ABBEVILLE – Tammy Evans has a better idea of where to turn for help with food, utilities and other necessities thanks to Brian Duhaime, a Troy University community counseling graduate student from Enterprise. Duhaime and his Dothan Campus classmates recently spent two days at the WestPoint Stevens plant in Abbeville offering advice and referrals to workers, who will be displaced when the plant closes its doors later this year.
Students in TROY’s crisis response management and vocational counseling classes met one-on-one with the textile workers to discuss their options. The students volunteered in conjunction with the Henry County Family Service Center and Living Waters, a non-profit, faith-based counseling provider.
TROY school counseling major Lisa Tolar of Dothan helped to organize the effort.
“We are here to let people know about the resources available and that the community wants to help,” Tolar said. “We want them to know they are not alone.”

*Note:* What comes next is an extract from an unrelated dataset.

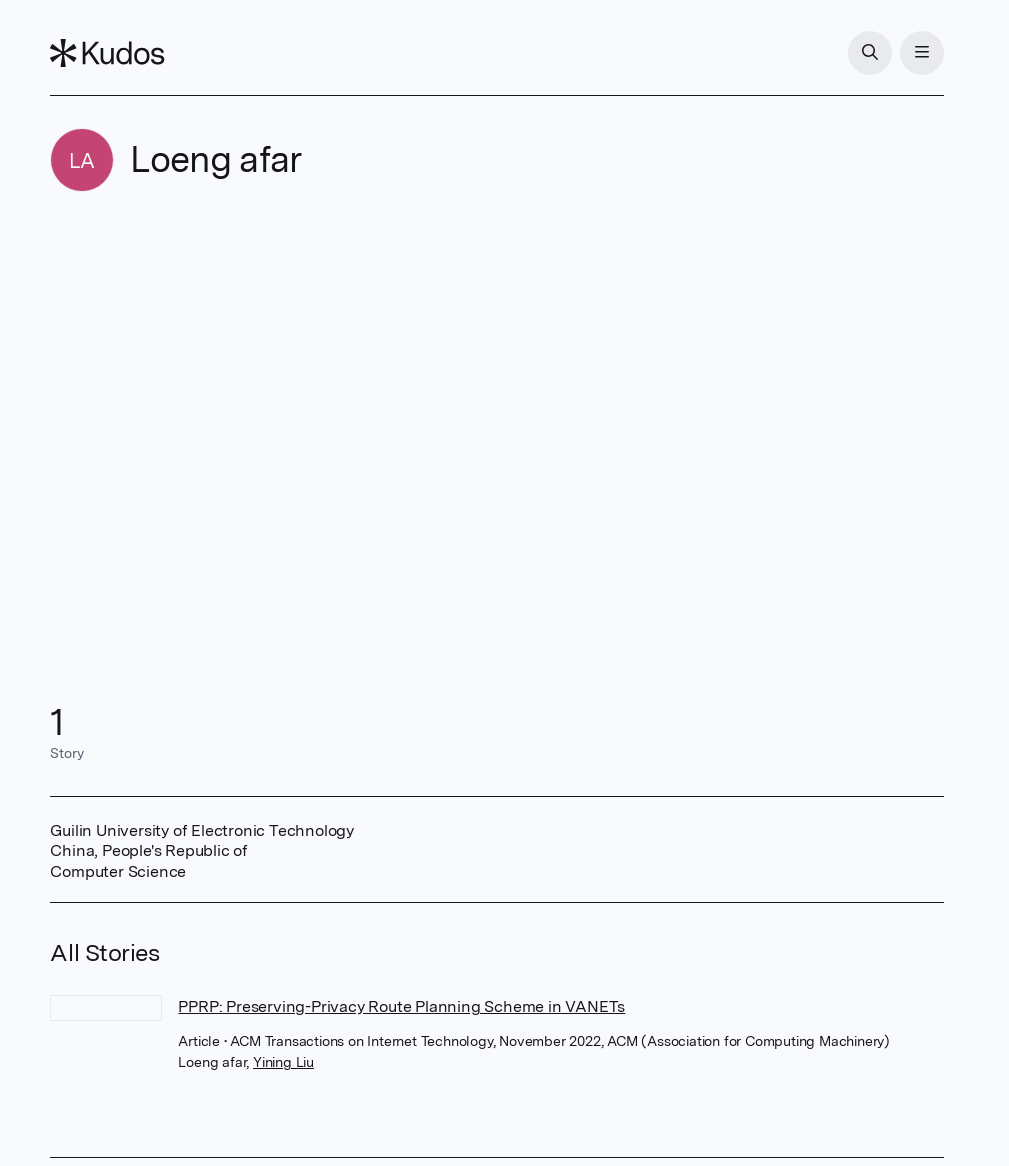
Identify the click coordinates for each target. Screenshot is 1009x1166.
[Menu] (922, 53)
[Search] (870, 53)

Evans was grateful for the free advice. Her husband, Fred, will also lose his job. They have two small children at home.
“This really helped me,” Evans said. “We are having trouble with our bills. It is sending me in the right direction.”

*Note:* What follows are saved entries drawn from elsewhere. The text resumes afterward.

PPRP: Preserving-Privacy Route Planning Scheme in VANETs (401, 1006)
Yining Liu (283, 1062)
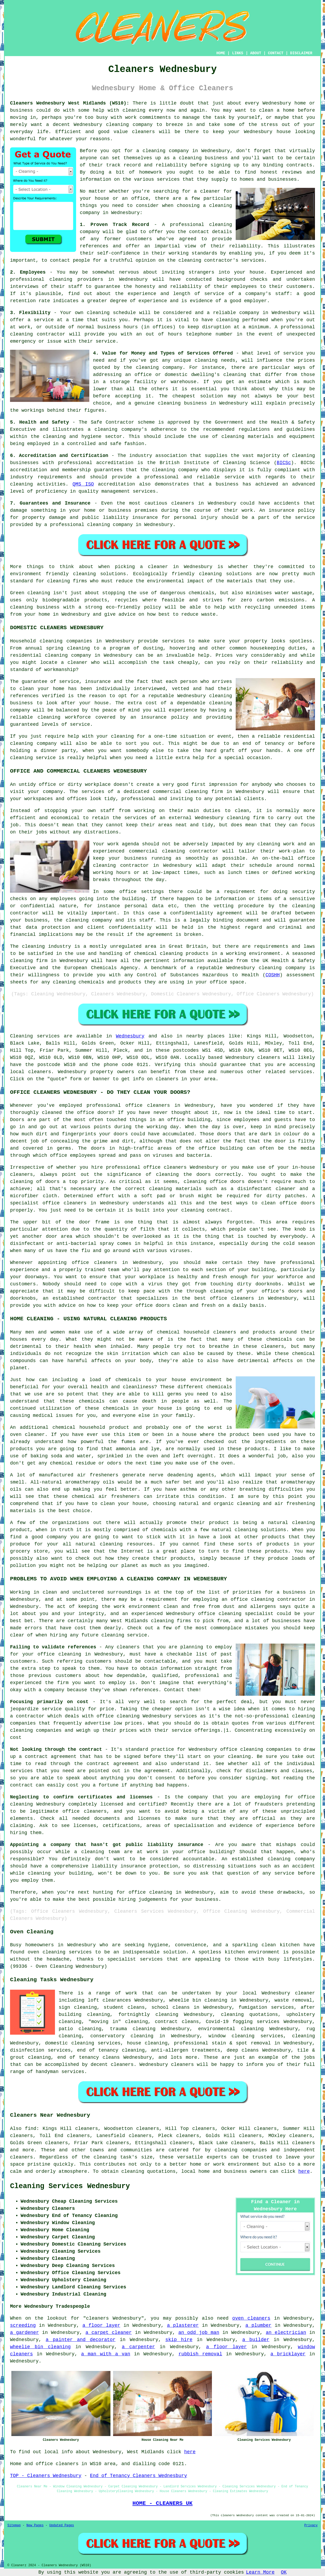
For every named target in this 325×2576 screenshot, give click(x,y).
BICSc (284, 462)
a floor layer (101, 2325)
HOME (220, 53)
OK (284, 2572)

School counseling major Ruthie Boykin of Ozark said the opportunity to use what she has learned in the classroom will make her a better counselor.
“I am learning how to listen,” Boykin emphasized.

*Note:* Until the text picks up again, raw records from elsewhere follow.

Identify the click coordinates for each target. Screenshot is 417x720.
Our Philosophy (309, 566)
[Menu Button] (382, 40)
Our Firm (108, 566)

Troy University offers master’s degrees in counseling and psychology with concentrations in community, corrections, rehabilitation, substance abuse and school counseling, in addition to school psychometry. Education specialist degrees in school counseling and school psychology are also available.
Over a two-day period, the students met with 150 employees of the mill. Dr. Ginger Mayer, interim counseling and psychology department chair, said volunteering helps the future counselors develop empathy, while they refine their intake and referral skills.
“They have done a really good job.” Mayer said. “The people here have been complementing us on the caring attitude and the professionalism of our students.”
As the roar of spinning machines drifted into the conference room, community counseling major Beth Gunter of Daleville offered hope to Verna Brown, a 34-year veteran of the plant.
“It is very helpful,” Brown said. “It is encouraging that somebody cares about what is going on. It makes you feel a little better.”